Bounding box prediction data
■ ■ ■ ■ ■ ■ ■
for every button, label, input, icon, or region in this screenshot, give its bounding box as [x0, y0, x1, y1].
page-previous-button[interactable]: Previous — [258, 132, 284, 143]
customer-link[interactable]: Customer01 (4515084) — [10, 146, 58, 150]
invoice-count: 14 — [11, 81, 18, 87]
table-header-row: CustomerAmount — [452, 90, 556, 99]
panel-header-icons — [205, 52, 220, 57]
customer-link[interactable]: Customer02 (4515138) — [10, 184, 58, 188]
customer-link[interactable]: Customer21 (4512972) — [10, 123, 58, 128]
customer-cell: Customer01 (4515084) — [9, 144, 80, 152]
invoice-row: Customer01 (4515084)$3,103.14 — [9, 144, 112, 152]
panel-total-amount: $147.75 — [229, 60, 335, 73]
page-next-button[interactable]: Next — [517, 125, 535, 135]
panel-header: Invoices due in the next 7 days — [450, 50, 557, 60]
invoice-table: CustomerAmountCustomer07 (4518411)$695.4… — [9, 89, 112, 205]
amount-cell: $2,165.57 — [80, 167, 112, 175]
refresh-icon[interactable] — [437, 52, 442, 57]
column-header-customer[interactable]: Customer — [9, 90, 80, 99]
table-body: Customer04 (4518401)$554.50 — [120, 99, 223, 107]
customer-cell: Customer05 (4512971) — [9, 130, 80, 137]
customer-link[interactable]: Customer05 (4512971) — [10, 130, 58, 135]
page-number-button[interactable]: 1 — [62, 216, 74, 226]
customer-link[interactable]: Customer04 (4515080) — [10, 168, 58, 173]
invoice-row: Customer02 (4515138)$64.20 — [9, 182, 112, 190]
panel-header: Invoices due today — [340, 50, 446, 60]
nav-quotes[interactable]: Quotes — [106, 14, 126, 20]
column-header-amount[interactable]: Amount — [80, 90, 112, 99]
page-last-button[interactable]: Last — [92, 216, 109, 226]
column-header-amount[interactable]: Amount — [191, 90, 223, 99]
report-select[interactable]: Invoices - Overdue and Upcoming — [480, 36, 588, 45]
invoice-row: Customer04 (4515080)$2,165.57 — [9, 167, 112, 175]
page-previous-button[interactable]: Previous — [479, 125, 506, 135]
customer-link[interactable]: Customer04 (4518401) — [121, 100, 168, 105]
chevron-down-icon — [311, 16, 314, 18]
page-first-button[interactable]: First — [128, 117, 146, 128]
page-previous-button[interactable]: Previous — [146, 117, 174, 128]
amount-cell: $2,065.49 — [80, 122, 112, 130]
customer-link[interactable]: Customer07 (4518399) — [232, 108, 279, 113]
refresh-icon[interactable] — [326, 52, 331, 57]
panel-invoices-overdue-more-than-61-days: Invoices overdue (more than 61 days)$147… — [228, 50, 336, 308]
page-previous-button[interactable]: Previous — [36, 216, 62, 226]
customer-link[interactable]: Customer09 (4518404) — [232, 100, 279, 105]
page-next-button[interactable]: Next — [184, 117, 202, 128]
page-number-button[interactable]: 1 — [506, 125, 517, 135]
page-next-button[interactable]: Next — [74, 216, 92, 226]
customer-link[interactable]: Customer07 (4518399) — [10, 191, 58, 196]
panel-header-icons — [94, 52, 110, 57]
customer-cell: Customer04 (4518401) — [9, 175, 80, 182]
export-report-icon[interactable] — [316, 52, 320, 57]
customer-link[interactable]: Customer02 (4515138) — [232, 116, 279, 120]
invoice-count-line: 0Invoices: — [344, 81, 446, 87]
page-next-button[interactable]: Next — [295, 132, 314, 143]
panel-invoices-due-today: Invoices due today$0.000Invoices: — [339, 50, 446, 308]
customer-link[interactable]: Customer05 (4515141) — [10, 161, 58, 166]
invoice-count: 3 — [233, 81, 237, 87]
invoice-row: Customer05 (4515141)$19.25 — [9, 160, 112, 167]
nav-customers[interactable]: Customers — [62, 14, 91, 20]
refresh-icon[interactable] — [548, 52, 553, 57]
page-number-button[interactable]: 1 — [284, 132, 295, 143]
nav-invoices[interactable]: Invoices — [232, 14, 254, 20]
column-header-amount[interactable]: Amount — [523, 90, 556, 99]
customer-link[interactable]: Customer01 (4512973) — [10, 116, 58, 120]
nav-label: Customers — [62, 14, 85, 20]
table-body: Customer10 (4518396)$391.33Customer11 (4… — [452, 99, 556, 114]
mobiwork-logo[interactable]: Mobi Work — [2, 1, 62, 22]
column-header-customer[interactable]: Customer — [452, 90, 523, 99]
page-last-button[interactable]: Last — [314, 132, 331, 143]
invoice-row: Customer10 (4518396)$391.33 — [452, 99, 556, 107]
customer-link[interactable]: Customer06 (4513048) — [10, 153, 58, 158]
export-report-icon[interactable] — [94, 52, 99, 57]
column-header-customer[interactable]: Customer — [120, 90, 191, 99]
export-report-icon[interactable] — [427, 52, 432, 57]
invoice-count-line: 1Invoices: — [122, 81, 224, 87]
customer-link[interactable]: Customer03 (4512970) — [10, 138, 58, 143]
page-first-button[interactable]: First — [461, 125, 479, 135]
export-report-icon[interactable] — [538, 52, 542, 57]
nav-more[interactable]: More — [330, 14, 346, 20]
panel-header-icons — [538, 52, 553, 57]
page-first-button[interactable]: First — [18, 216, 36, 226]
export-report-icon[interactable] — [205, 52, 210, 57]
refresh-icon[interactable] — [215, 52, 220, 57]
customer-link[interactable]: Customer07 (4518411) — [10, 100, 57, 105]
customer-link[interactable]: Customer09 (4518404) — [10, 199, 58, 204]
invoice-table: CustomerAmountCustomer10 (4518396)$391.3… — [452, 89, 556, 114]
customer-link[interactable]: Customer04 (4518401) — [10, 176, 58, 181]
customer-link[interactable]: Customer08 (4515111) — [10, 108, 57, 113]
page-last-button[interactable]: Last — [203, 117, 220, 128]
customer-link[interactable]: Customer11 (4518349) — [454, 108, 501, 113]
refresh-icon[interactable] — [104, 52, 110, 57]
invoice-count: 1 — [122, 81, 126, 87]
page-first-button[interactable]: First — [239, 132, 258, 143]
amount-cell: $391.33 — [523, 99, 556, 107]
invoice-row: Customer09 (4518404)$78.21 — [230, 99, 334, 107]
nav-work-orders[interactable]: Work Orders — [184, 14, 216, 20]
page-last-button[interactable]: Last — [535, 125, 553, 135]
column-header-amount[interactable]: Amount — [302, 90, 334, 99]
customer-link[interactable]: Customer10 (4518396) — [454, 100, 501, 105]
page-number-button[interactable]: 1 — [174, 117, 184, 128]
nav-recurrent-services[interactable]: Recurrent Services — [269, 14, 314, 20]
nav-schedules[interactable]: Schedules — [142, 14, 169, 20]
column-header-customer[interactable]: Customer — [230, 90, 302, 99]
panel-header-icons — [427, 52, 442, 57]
■ ■ ■ ■ ■ ■ ■
--- Exercise prompt ---
Report every line of the data above that contains the string "Previous" by copying it in full.

--- Exercise solution ---
page-previous-button[interactable]: Previous — [258, 132, 284, 143]
page-previous-button[interactable]: Previous — [479, 125, 506, 135]
page-previous-button[interactable]: Previous — [146, 117, 174, 128]
page-previous-button[interactable]: Previous — [36, 216, 62, 226]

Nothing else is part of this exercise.